Chi sono i relatori che sono stati coinvolti?
Persone con un’autentica predisposizione al dialogo. Figure accoglienti, capaci di stimolare gli studenti e le studentesse rispettando i loro tempi e i loro bisogni. Loro stessi sono stati felici di poter interagire con questa fascia d’età, intuendo quanto sia importante spronare i giovani. 

All’interno dell’ambito accademico come è andata?
La direzione scolastica ha aderito con entusiasmo a questa proposta e ciò ha permesso di coinvolgere le colleghe e i colleghi docenti. Anche loro hanno avuto l’opportunità di partecipare ad alcune attività di gruppo, oltre ad altre specificatamente a loro dedicate.

Qual è il messaggio più importante di questo progetto?

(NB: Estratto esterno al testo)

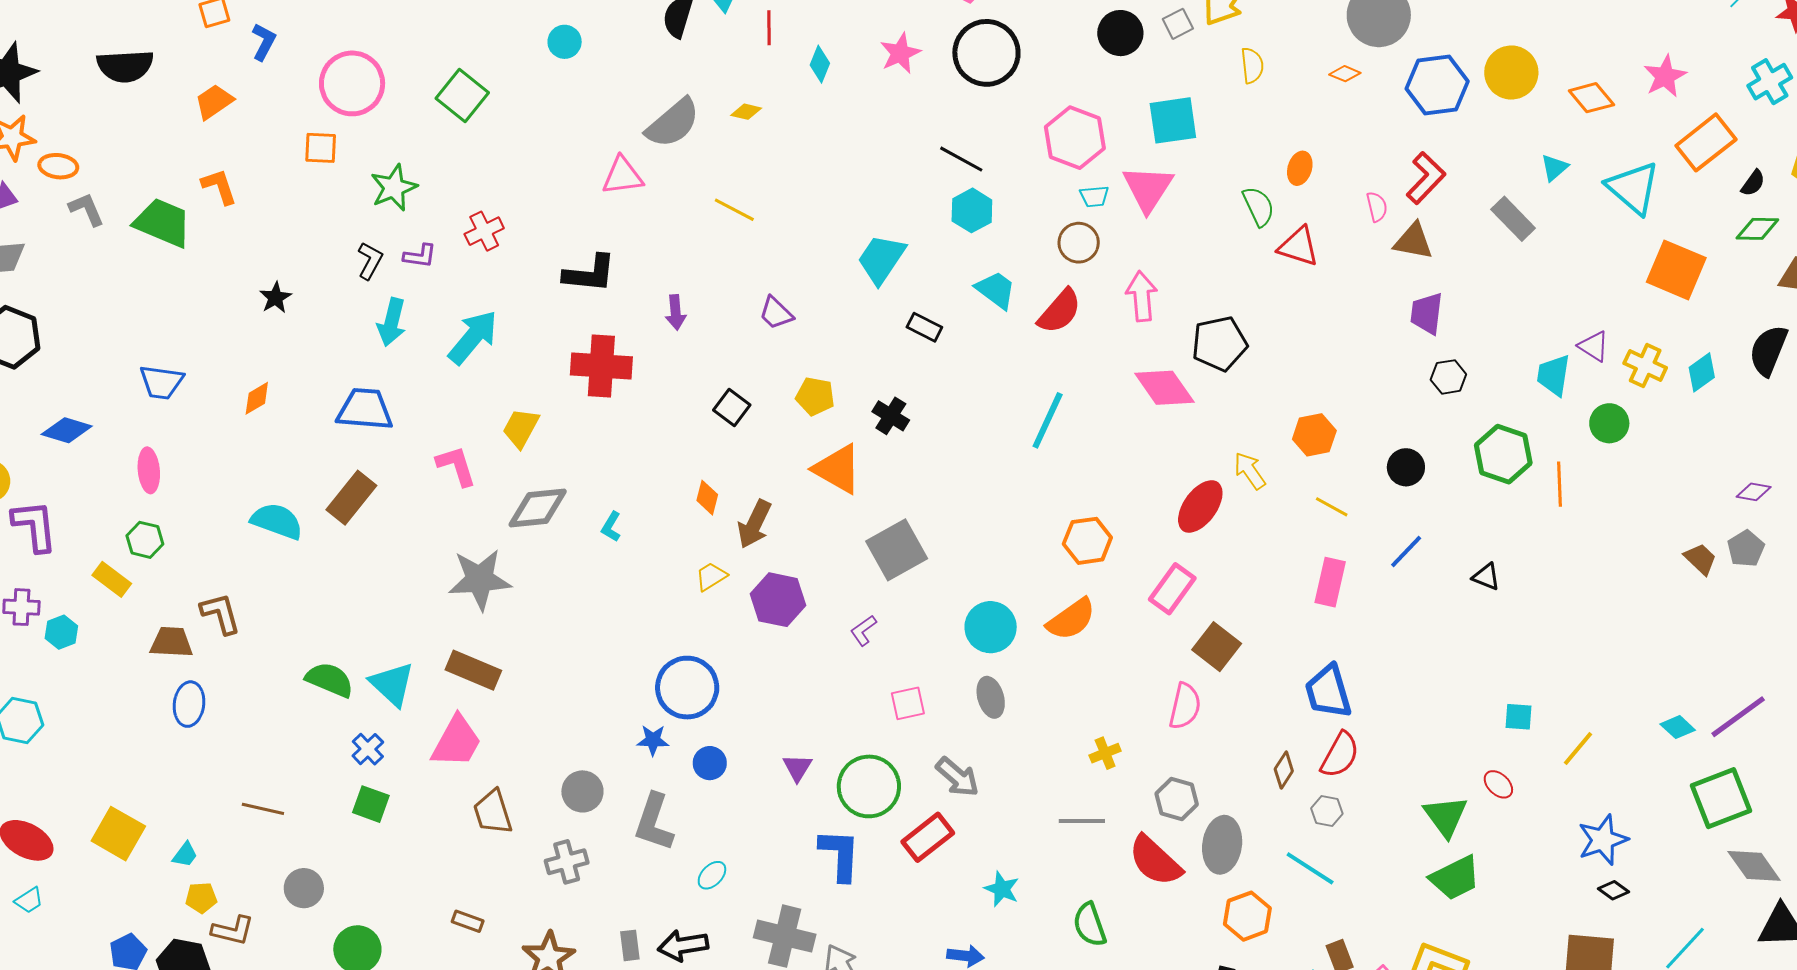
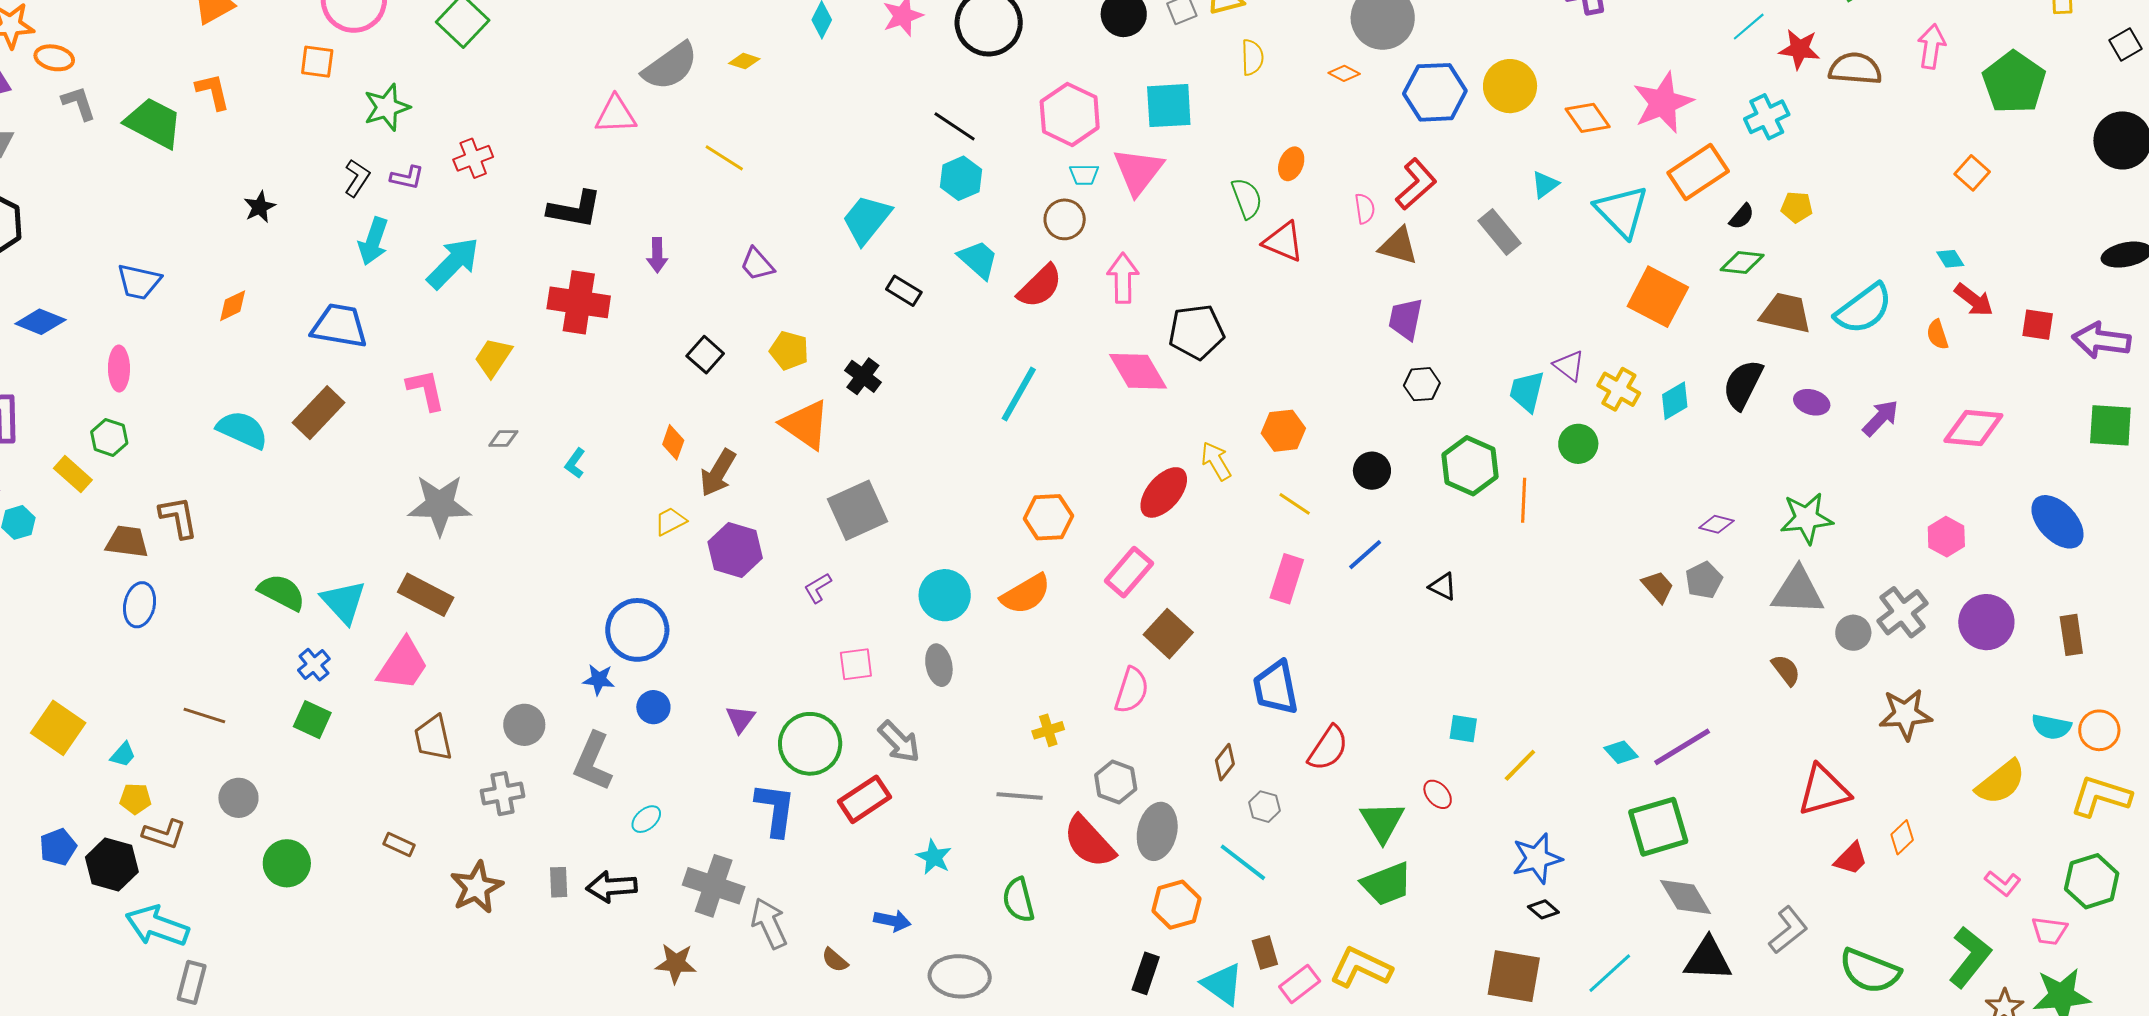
pink star: (1665, 76) -> (1663, 103), size x1.4
gray diamond: (538, 508) -> (503, 439), size x0.5
red semicircle: (1340, 755) -> (1328, 748), moved

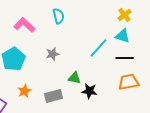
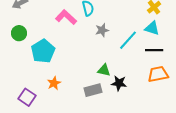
pink L-shape: (24, 25) -> (66, 17), moved
gray star: (52, 54) -> (102, 30), moved
gray rectangle: (54, 96) -> (93, 90), moved

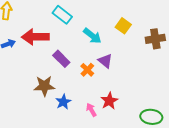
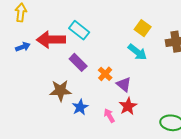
cyan rectangle: (62, 15) -> (79, 30), moved
cyan arrow: (92, 36) -> (137, 52), moved
purple triangle: (105, 61) -> (124, 84), moved

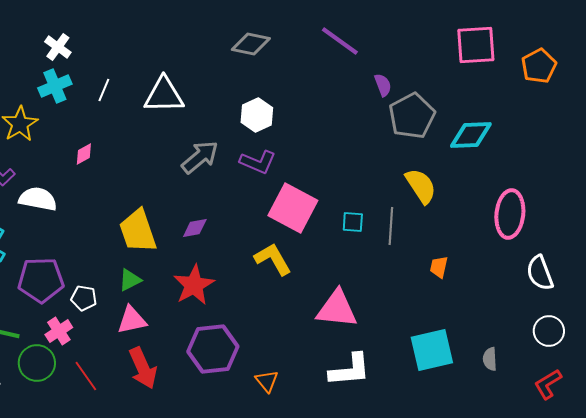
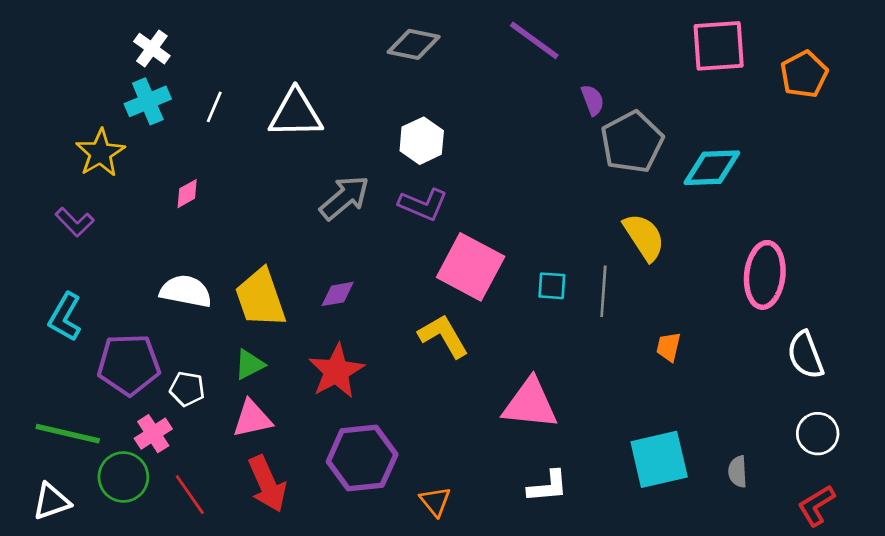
white semicircle: (38, 199) -> (186, 291), moved
white L-shape: (350, 370) -> (548, 486), size x0.7

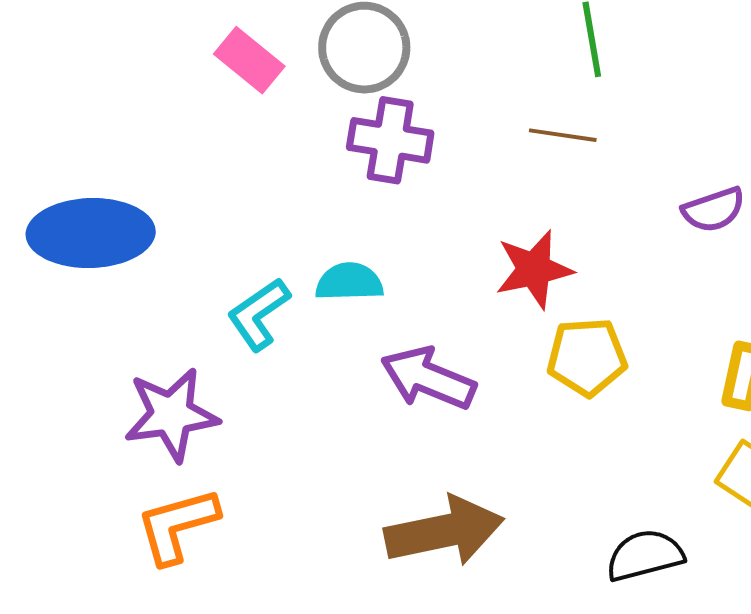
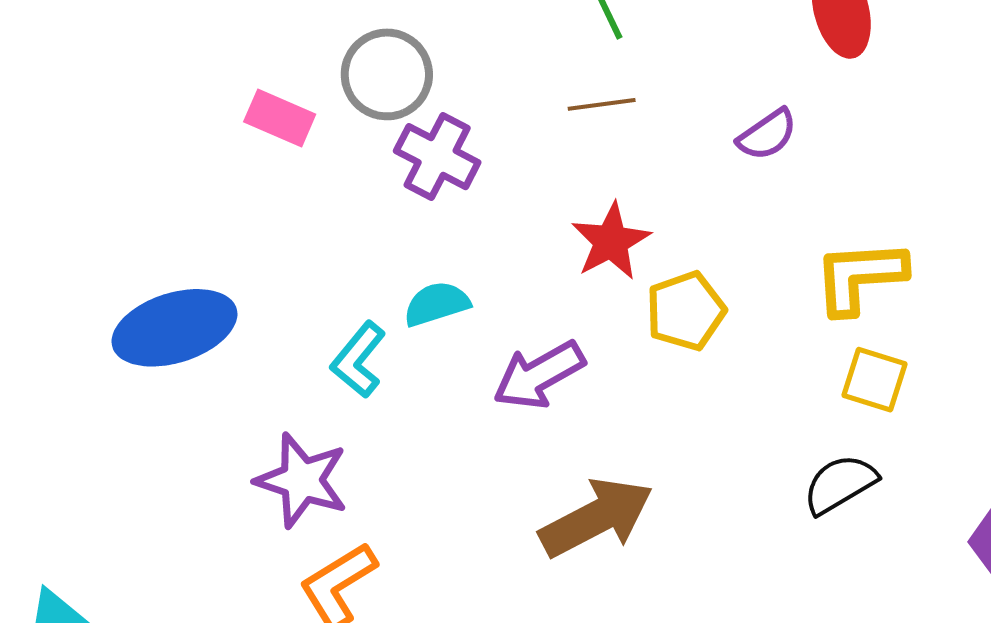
purple cross: (390, 140) -> (437, 157), turned 34
purple arrow: (428, 378) -> (539, 375), turned -36
purple star: (171, 415) -> (302, 480), turned -30
black semicircle: (645, 555) -> (840, 484), moved

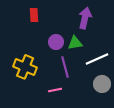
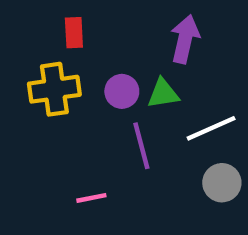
yellow cross: (25, 67) -> (54, 89), moved, turned -30
pink line: (55, 90) -> (91, 198), moved

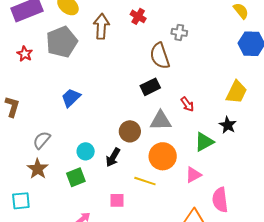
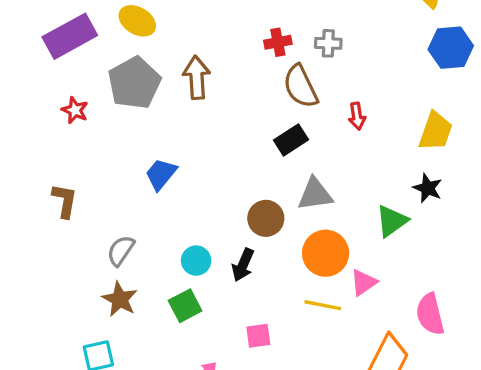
red cross: (138, 16) -> (278, 42), moved, turned -35
brown arrow: (101, 26) -> (197, 78), moved
red arrow: (187, 104) -> (357, 116), moved, turned 35
pink triangle: (193, 175) -> (364, 283), moved
yellow line: (145, 181) -> (323, 305), moved

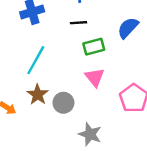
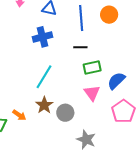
blue semicircle: (128, 28) -> (116, 81), moved

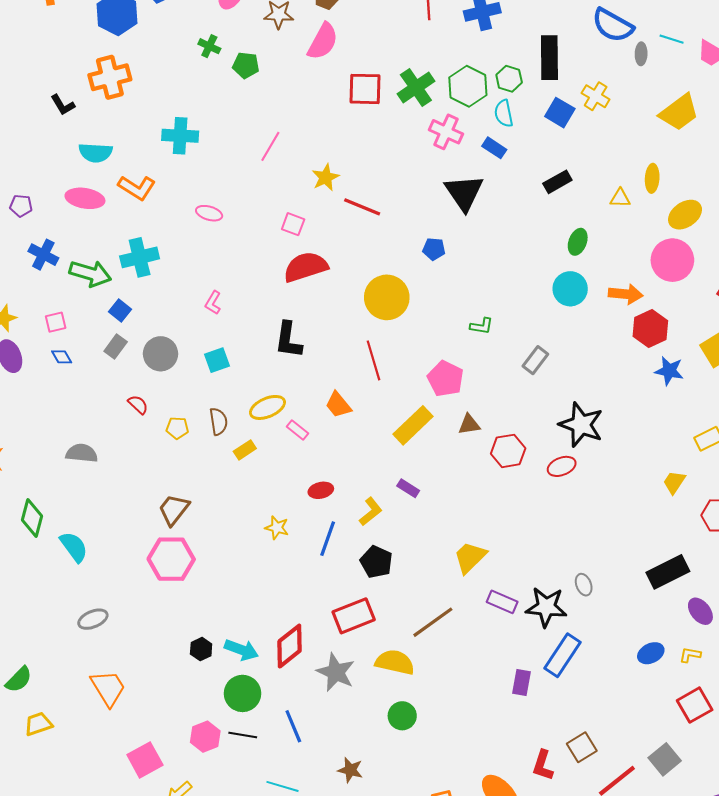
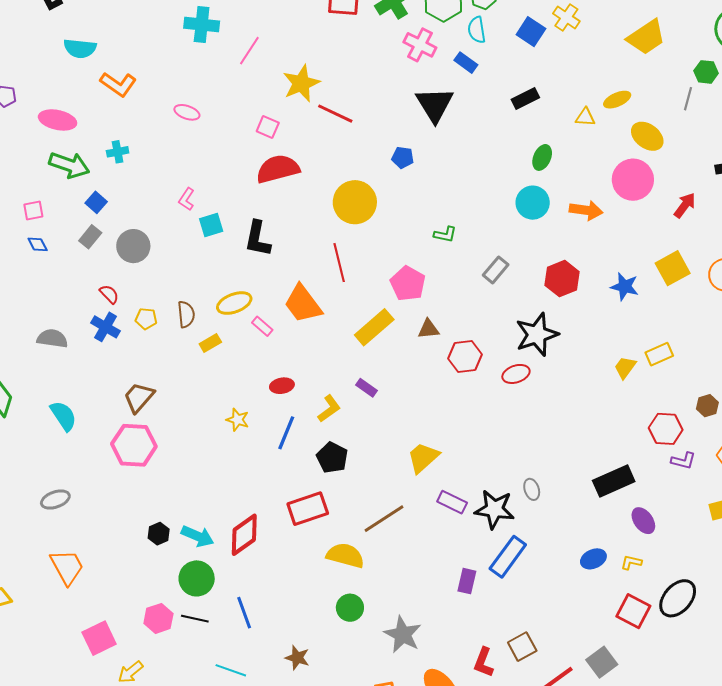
cyan cross: (180, 136) -> (202, 25), moved
yellow star: (325, 178) -> (301, 83), size x1.4
yellow ellipse: (652, 178) -> (617, 100), turned 60
pink ellipse: (85, 198) -> (58, 120), moved
yellow ellipse: (685, 215) -> (647, 136), turned 68
blue cross: (43, 255) -> (106, 327), moved
cyan cross: (140, 257) -> (118, 152), size x0.6
red hexagon: (650, 329) -> (562, 279), moved
cyan square: (217, 360) -> (211, 225), moved
orange trapezoid: (338, 405) -> (303, 304), size x1.5
black star: (581, 425) -> (537, 335), turned 30
yellow trapezoid: (674, 482) -> (625, 367), moved
cyan semicircle: (74, 547) -> (63, 416), moved
gray star: (336, 672) -> (403, 634), moved
red square: (695, 705) -> (633, 611), turned -36

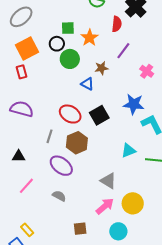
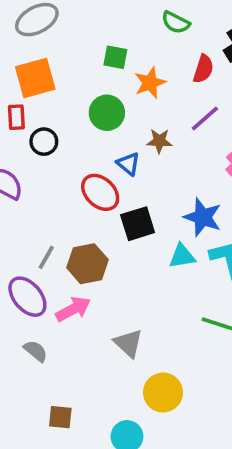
black circle: (57, 44) -> (44, 142), moved
red ellipse: (70, 114) -> (100, 192), moved
gray line: (49, 136) -> (46, 257), moved
cyan triangle: (128, 151) -> (182, 256), moved
purple ellipse: (61, 166) -> (27, 297), moved
pink arrow: (105, 206) -> (73, 309), moved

Dobbiamo andare oltre i ruoli e gli schemi tradizionali. Noi insegnanti siamo i primi a doverci mettere in discussione e in gioco per dare l’esempio. Solo così i ragazzi e le ragazze si sentiranno liberi di aprirsi e dialogare. L’adulto ha la responsabilità di offrire opportunità di crescita ai giovani; ne hanno bisogno. E come ha detto una ragazza alla fine delle tre giornate: “Da cosa nasce cosa”.